Murder Night (Level A1/A2)

Activity-linked lesson plans and materials
© Elac
Murder Night (Level A1/A2)
4.
Before the lesson:
Put the missing poster on the classroom door or a
place where the students are likely to see it as
they enter the classroom.
Copy the newspaper report text (one for each pair
of students) and the ‘Questions, questions’ page
back-to-back. Fold the copy in half so only the
questions are visible.
5.
Introduction:
Make sure the class understand that tonight’s
activity is a Murder Mystery and that they
understand what’s involved in that.
Stage 1 – Listening – 20 minutes
1. Tell the class that you are very sad today
because you’ve just heard some bad news
about a very serious crime that happened last
night. You can refer to the poster that they
have just seen. Elicit / supply teddy bear.

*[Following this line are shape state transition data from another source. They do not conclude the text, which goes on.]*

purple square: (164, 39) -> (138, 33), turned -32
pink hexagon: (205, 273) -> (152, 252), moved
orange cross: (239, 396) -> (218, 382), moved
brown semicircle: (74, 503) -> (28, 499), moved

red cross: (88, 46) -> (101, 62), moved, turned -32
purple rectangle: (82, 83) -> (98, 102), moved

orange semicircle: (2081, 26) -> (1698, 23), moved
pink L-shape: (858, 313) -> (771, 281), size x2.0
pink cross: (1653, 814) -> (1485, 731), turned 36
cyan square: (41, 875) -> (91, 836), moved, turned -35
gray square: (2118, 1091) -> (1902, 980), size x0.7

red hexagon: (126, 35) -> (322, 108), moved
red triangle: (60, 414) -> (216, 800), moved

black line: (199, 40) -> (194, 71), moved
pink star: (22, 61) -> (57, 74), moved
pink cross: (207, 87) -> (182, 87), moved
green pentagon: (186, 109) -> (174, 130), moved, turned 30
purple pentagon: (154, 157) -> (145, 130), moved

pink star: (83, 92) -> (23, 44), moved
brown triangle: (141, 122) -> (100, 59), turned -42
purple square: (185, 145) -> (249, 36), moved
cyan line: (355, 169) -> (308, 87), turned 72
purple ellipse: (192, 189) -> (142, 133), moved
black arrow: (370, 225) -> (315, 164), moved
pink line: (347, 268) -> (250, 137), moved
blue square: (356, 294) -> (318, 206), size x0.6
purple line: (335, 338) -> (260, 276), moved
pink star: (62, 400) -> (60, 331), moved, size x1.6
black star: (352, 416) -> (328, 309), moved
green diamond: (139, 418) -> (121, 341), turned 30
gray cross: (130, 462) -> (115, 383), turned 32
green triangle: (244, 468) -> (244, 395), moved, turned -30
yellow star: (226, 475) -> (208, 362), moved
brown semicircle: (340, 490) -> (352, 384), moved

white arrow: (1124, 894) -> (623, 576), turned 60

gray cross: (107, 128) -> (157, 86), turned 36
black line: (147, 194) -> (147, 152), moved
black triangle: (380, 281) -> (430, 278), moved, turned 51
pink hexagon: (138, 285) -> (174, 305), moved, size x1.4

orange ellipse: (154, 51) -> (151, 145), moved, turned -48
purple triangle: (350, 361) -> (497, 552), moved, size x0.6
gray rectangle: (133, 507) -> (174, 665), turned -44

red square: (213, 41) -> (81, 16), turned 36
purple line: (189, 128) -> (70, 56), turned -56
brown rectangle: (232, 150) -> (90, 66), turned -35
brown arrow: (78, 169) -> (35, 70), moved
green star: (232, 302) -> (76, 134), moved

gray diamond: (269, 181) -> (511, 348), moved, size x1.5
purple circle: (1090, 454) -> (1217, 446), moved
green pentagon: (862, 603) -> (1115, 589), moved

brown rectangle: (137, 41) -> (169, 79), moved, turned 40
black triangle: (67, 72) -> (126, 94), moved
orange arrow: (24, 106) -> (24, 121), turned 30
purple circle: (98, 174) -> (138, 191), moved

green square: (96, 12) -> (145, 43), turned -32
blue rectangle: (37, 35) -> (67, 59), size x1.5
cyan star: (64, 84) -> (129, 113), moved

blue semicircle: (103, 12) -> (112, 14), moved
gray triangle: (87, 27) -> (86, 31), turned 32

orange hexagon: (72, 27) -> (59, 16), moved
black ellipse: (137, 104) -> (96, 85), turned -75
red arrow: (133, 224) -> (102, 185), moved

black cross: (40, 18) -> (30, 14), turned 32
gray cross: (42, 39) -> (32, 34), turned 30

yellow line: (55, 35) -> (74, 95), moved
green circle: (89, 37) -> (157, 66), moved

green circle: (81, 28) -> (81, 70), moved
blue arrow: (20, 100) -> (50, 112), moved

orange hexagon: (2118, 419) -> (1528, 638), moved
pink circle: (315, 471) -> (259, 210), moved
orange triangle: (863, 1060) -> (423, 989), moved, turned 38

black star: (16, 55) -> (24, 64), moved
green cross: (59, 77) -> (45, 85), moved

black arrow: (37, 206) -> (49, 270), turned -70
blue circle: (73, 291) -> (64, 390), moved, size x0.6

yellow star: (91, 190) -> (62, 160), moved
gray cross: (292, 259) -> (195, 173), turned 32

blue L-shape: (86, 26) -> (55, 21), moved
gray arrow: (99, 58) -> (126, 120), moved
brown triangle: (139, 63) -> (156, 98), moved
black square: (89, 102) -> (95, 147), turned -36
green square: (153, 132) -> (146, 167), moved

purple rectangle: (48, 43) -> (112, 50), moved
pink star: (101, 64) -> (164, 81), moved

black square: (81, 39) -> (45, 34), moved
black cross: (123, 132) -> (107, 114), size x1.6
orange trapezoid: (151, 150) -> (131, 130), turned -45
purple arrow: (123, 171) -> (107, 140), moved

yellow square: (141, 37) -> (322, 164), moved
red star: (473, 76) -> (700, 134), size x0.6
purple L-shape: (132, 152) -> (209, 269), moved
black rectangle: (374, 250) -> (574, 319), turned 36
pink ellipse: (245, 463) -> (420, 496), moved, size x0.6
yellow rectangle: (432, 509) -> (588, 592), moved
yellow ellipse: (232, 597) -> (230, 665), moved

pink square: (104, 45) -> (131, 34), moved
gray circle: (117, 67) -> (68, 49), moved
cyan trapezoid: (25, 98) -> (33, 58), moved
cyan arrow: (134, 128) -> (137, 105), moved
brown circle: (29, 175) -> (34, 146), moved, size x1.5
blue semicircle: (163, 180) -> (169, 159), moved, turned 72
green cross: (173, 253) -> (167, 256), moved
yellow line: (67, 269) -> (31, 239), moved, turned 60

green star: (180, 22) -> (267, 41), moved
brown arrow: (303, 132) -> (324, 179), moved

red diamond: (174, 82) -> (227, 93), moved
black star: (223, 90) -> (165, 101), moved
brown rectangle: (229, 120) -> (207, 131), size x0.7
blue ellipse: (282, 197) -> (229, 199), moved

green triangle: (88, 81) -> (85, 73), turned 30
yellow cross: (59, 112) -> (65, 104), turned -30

2. Put the class in pairs and hand out the folded
copy so only the questions show. Go through
the questions to see if there are any
comprehension problems.
3. Read the newspaper report (see materials
section) slowly. The students only need to
listen at this stage.
4. Let the students discuss the questions and
settle on answers. Monitor this carefully so
you know which (if any) questions are causing
difficulty.
5. Either get the students to open the paper so
that they can read the text and check their
answers, or read the text aloud again before
letting the students read the text themselves.
Check a few words – sad, angry, hope etc.
Stage 2 – Question form focus – 8 – 10 minutes
1. Ask some questions:
Where did Humphrey meet his friends?
What did the Course Director say? (“We are
all …”)
2. Write the main question forms on the board.
There are two:
Where was Humphrey?
Wh- + to be + person / noun
What did the Course Director say?
Wh- + did /does +noun + verb
With a lower level class, these forms may
need teaching: for others, it’s revision.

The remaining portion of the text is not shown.